Corazon and Eduardo started a family quickly and while their children were very young, she worked as a physician in Chicago in the infamous Cabrini Green neighborhood, where she found a different joy and purpose to working outside the home and learning aspects of the American culture. In 1976, she and Eduardo risked the familiarity of their life and relationships in Chicago to move their young family 60 miles away to Joliet, where she opened a private practice as a solo female practitioner at 74 North Chicago Street in Joliet and joined the medical staff at Silver Cross Hospital. She remained in the same office location as a solo practitioner until 1995, after which she sold her successful practice to the Will County Community Health Department. She became a staff physician, serving her previous patients, while reaching many more patients in Will County until 2006. Although she moved on from the organization and the Joliet area, she spoke often of the lifelong, irreplaceable friendships formed over the years. She and Eduardo relocated to Lisle to be in closer proximity to their daughters.
However, Corazon could not set aside practicing medicine. She worked part time at Aunt Martha’s Health Centers in Aurora and volunteered at the Will-Grundy Medical Clinic in 2006, and in 2011, joined KidCare and Legacy Health Care Centers in the Northwest Suburbs. She remarked that her final role at KidCare and Legacy Health allowed her to focus on patient care in different communities, on working with multiple teams, and on never having to worry about commuting. She reveled in the perks of having a car service and administrative support provided to her by the practice!
She lost Eduardo in 2019 but continued to dedicate her time to practicing medicine and helping others. At the pinnacle of her work as a physician, she served her patients during the early days of the COVID-19 pandemic. Unfortunately, it was during this time that she contracted COVID-19, leaving her lungs permanently compromised. She retired from medical practice in 2020, but maintained her license in hope that someday she would be able to return to practicing medicine in a limited capacity.

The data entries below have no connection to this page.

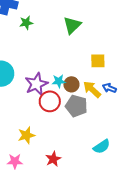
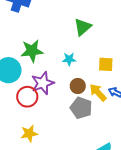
green star: (26, 23) -> (32, 51), moved, size x1.6
cyan star: (59, 81) -> (69, 59), moved
red circle: (50, 101) -> (27, 97), moved

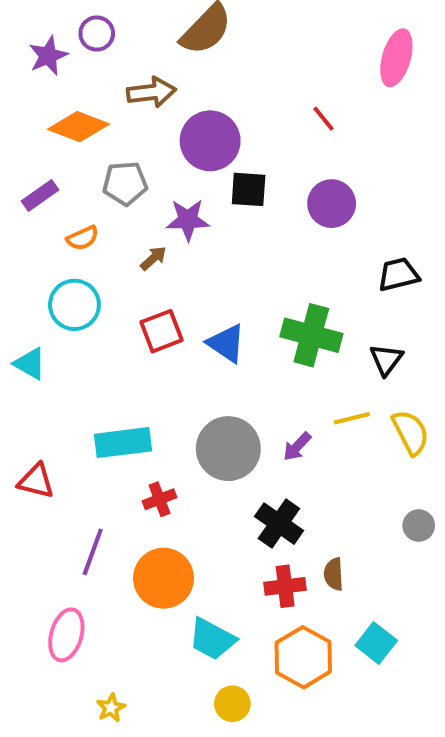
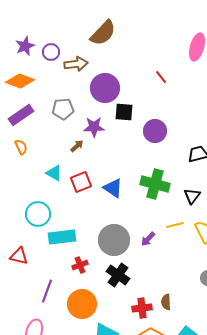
purple circle: (97, 34) -> (51, 52), moved
orange diamond: (78, 127) -> (20, 81), moved
purple rectangle: (40, 195) -> (21, 115), size x1.4
purple circle: (332, 204) -> (155, 131), moved
orange semicircle: (83, 238) -> (21, 147), moved, turned -91
cyan circle: (74, 305) -> (38, 214), moved
cyan triangle: (30, 364) -> (54, 173), moved
black cross: (279, 524) -> (118, 275), moved

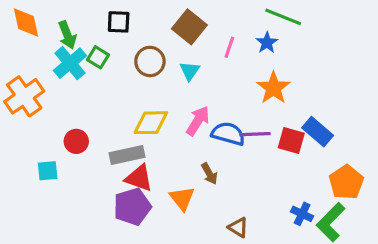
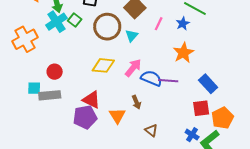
brown circle: (150, 61) -> (107, 27), size x1.4
red square: (291, 141) -> (201, 108), moved, turned -30
gray rectangle: (127, 155) -> (50, 95), moved
brown triangle: (238, 227) -> (151, 130), moved

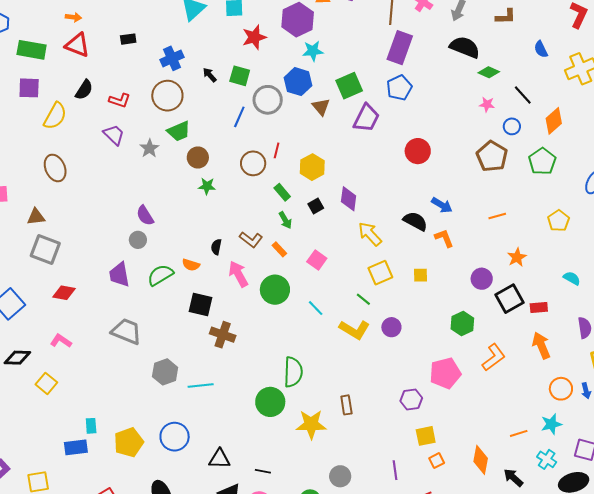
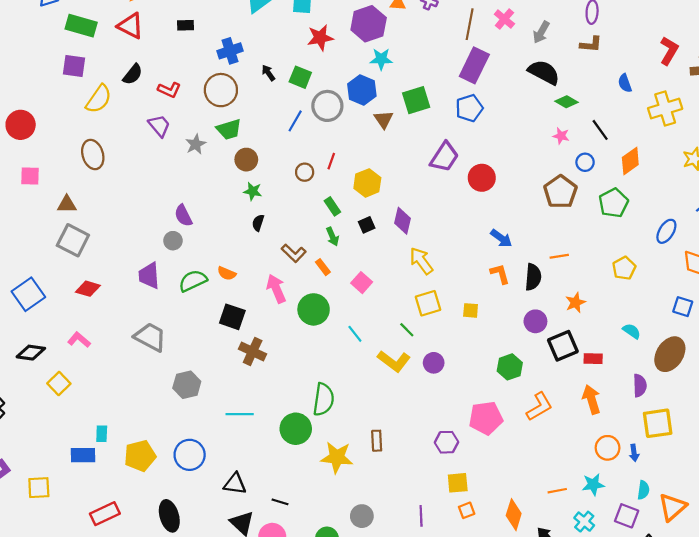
purple trapezoid: (366, 118) -> (444, 157), moved
brown circle: (253, 163) -> (305, 172), size x0.7
black semicircle: (415, 221) -> (533, 277), moved, turned 60
black semicircle: (216, 247) -> (258, 223), moved
cyan line: (201, 386) -> (240, 414), moved

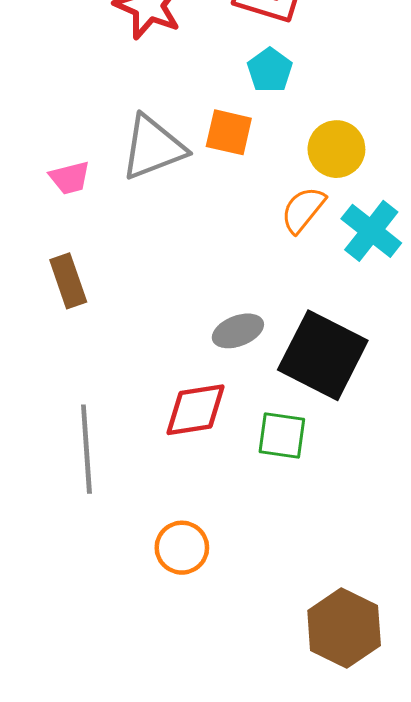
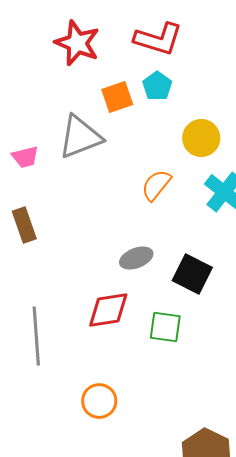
orange square: (229, 132) -> (117, 97), moved, turned -32
orange semicircle: (303, 210) -> (156, 185), moved
black square: (323, 355) -> (192, 274), size x0.7

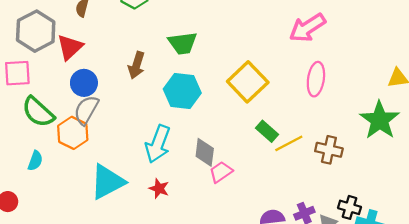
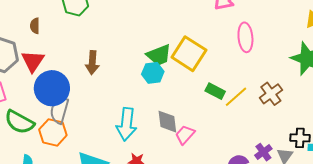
green trapezoid: (183, 43) -> (159, 55), moved
blue circle: (84, 83) -> (52, 88), size x1.5
cyan hexagon: (182, 91) -> (153, 73), moved, size x0.7
brown cross: (329, 150) -> (271, 94), turned -35

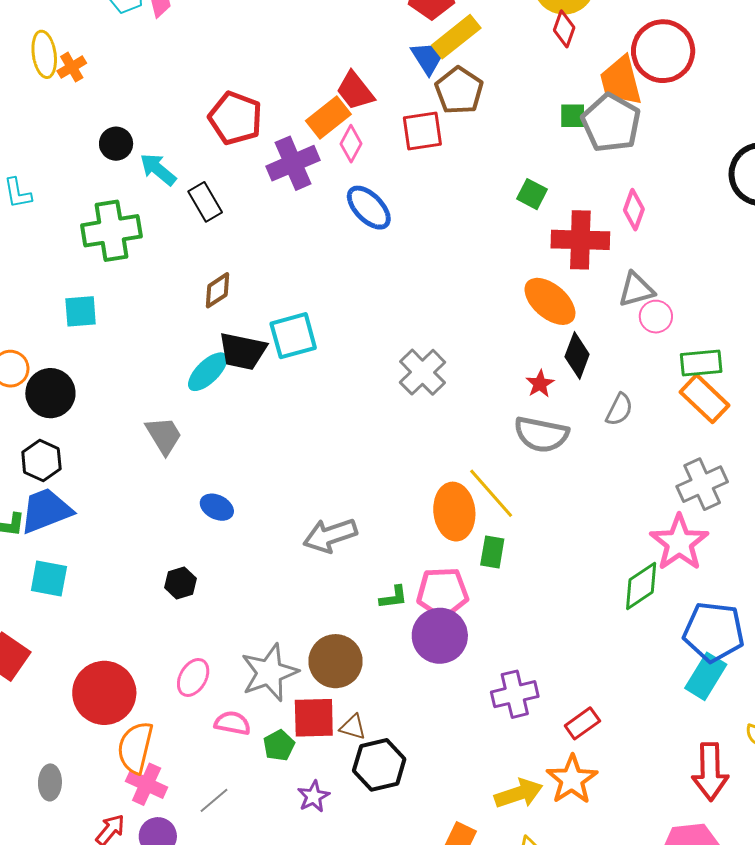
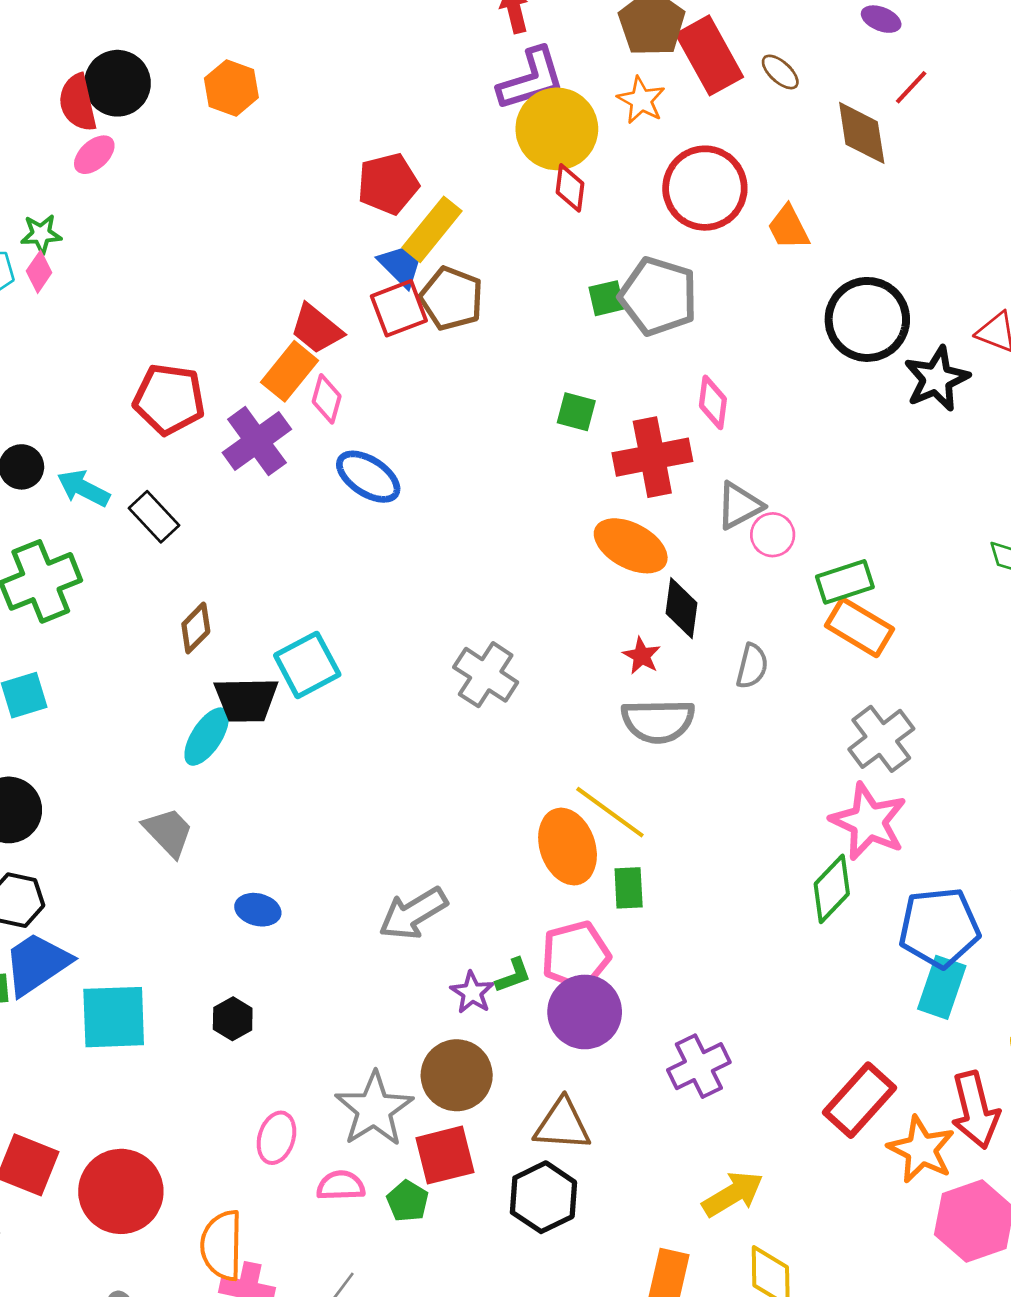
orange trapezoid: (621, 81) -> (788, 228), moved, size x0.7
red square: (422, 131) -> (399, 308), moved
cyan square: (49, 579) -> (114, 1017), moved, size x1.4
red circle: (104, 693) -> (121, 1191), moved
red rectangle: (582, 723) -> (859, 1100), moved, size x1.6
brown triangle: (353, 727) -> (562, 1125), moved, size x1.6
orange star: (572, 779) -> (921, 1149), moved
purple star: (313, 796) -> (472, 992), moved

In retirement, however, she had few hobbies that she approached with the same enthusiasm as her career. She loved reading and going to the library, cooking and coaching her daughters in the kitchen, playing online Mah-Jong, listening to classical music, watching her many law and law enforcement drama series, and staying current with news, pop culture, and technology. For those who knew her well, yes, she continued to add onto an already extensive wardrobe of clothes and accessories and took great pride in dressing well for Church and for her many appointments and outings. She took special joy in watching her grandsons reach their milestone moments of school graduations, first jobs, international travel, and extraordinary and everyday achievements. In her quiet time, she read devotionals and prayed the rosary daily.

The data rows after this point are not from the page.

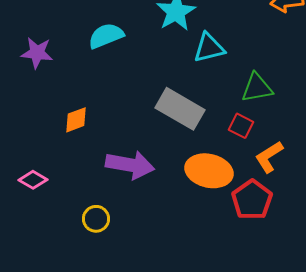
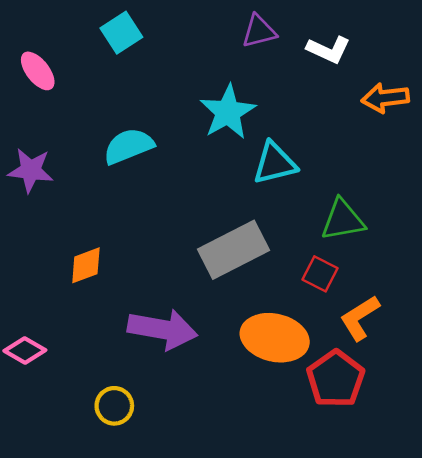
gray rectangle: (180, 109) -> (233, 250), turned -57

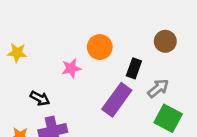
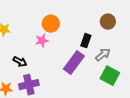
orange circle: (100, 47) -> (51, 24), moved

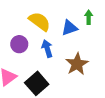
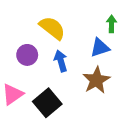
blue triangle: (69, 28) -> (100, 48), moved

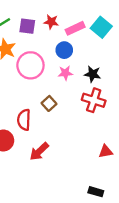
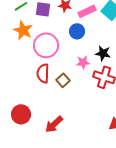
pink star: (65, 73) -> (83, 62), moved
red semicircle: (24, 120) -> (43, 73), moved

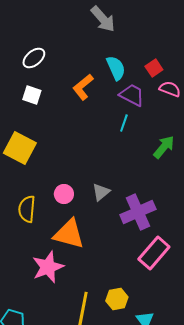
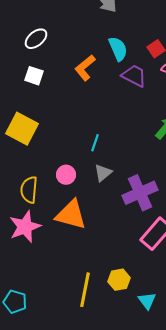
cyan line: (124, 123) -> (95, 143), moved
pink star: (48, 267) -> (25, 227), moved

Corazon, meaning “heart” in Spanish, was truly the heart of the family. She instilled in her children and her grandchildren God’s presence and the importance of keeping family bonds, traditions, and making time for one another. Her legacy will live on in them as a family and in each of them, as they discover and embrace their own moments of adventure.
In lieu of flowers, donations may be made in her memory to St. Margaret Mary Parish, where she was a parishioner. https://www.wesharegiving.org/app/giving/WeShare-20000074?tab=home
Visitation will be on Thursday, June 26, 2025, from 4:00 p.m.-8:00 p.m. at Blake-Lamb Funeral Home in Lisle. Funeral Mass will be held on Friday, June 27, 2025, at St. Margaret Mary Parish in Naperville at 11:00 a.m.